Material provided:
● ● ● ● ●

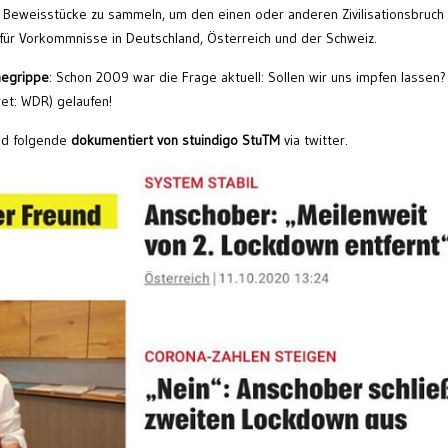
es Beweisstücke zu sammeln, um den einen oder anderen Zivilisationsbruch
 für Vorkommnisse in Deutschland, Österreich und der Schweiz.
negrippe
: Schon 2009 war die Frage aktuell: Sollen wir uns impfen lassen?
et: WDR) gelaufen!
nd folgende
dokumentiert von stuindigo StuTM
via twitter.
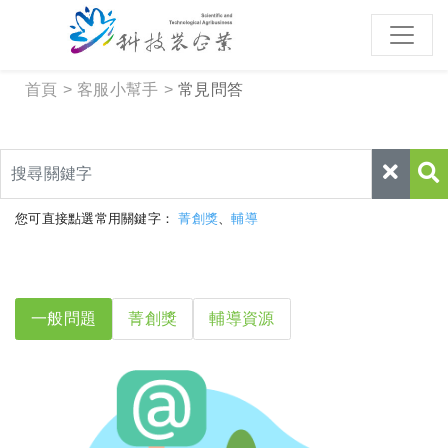
跳到主要內容區塊
:::
首頁
客服小幫手
常見問答
關鍵字
您可直接點選常用關鍵字：
菁創獎
、
輔導
一般問題
菁創獎
輔導資源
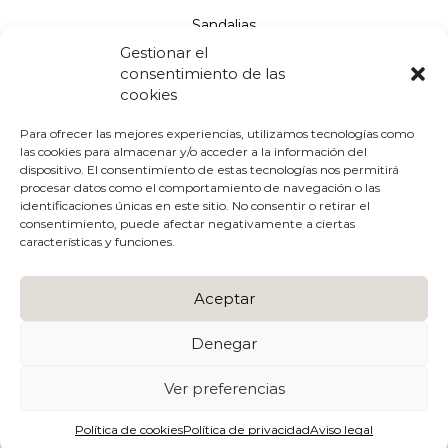
Sandalias
Gestionar el
Salones
consentimiento de las
cookies
Aviso legal
Para ofrecer las mejores experiencias, utilizamos tecnologías como
las cookies para almacenar y/o acceder a la información del
Políticas de cookies
dispositivo. El consentimiento de estas tecnologías nos permitirá
procesar datos como el comportamiento de navegación o las
Políticas de privacidad
identificaciones únicas en este sitio. No consentir o retirar el
consentimiento, puede afectar negativamente a ciertas
Condiciones de uso y compra
características y funciones.
Envíos y devoluciones
Aceptar
Devoluciones
Denegar
Ver preferencias
© 2022 DESIGNFRANK ALL RIGHTS RESERVED || Create
by
Enfoque in
Política de cookies
Política de privacidad
Aviso legal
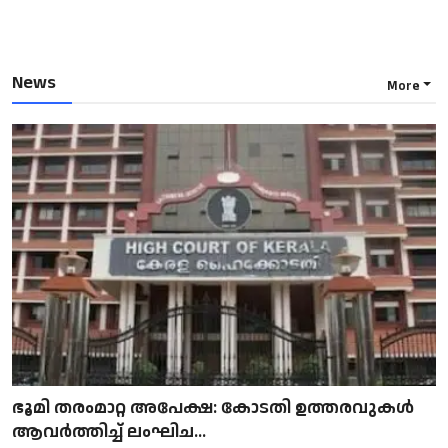
News
More
ഭൂമി തരംമാറ്റ അപേക്ഷ: കോടതി ഉത്തരവുകൾ
ആവർത്തിച്ച് ലംഘിച...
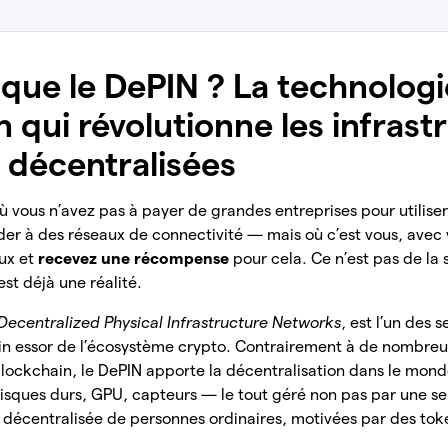
 que le DePIN ? La technologi
 qui révolutionne les infrast
 décentralisées
vous n’avez pas à payer de grandes entreprises pour utiliser
r à des réseaux de connectivité — mais où c’est vous, avec v
aux et
recevez une récompense
pour cela. Ce n’est pas de la 
’est déjà une réalité.
Decentralized Physical Infrastructure Networks
, est l’un des 
ein essor de l’écosystème crypto. Contrairement à de nombre
 blockchain, le DePIN apporte la décentralisation dans le mond
isques durs, GPU, capteurs — le tout géré non pas par une se
écentralisée de personnes ordinaires, motivées par des tok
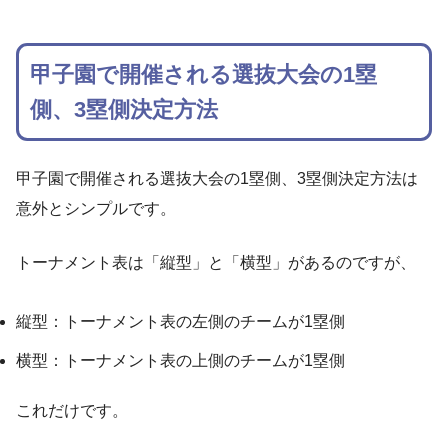
甲子園で開催される選抜大会の1塁
側、3塁側決定方法
甲子園で開催される選抜大会の1塁側、3塁側決定方法は
意外とシンプルです。
トーナメント表は「縦型」と「横型」があるのですが、
縦型：トーナメント表の左側のチームが1塁側
横型：トーナメント表の上側のチームが1塁側
これだけです。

● ● ● ● ●

What you need to do: Take every line above carrying "privacidad" and return it.

Solution:
Políticas de privacidad
Política de privacidad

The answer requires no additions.